[GIVEN ENTRIES Boundary: Start]
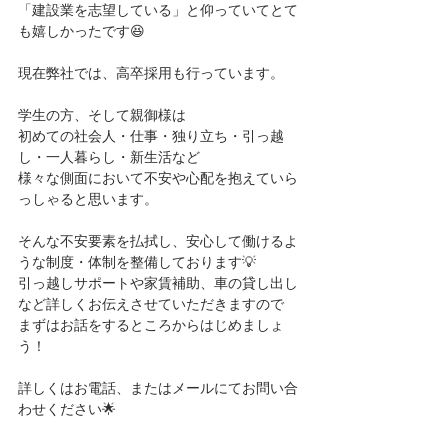
「建設業を志望している」と仰っていてとて
も嬉しかったです😆
現在弊社では、高卒採用も行っています。
学生の方、そして親御様は
初めての社会人・仕事・独り立ち・引っ越
し・一人暮らし・新生活など
様々な側面において不安や心配を抱えていら
っしゃると思います。
そんな不安要素を払拭し、安心して働けるよ
うな制度・体制を整備しております💡
引っ越しサポートや家賃補助、車の貸し出し
など詳しくお伝えさせていただきますので
まずはお話をするところからはじめましょ
う！
詳しくはお電話、またはメールにてお問い合
わせください🌟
[GIVEN ENTRIES Boundary: End]
> WHAT YOU WILL DO: None of the pictures should be copied, but every record above must be returned exactly.

> OUTPUT:
「建設業を志望している」と仰っていてとて
も嬉しかったです😆
現在弊社では、高卒採用も行っています。
学生の方、そして親御様は
初めての社会人・仕事・独り立ち・引っ越
し・一人暮らし・新生活など
様々な側面において不安や心配を抱えていら
っしゃると思います。
そんな不安要素を払拭し、安心して働けるよ
うな制度・体制を整備しております💡
引っ越しサポートや家賃補助、車の貸し出し
など詳しくお伝えさせていただきますので
まずはお話をするところからはじめましょ
う！
詳しくはお電話、またはメールにてお問い合
わせください🌟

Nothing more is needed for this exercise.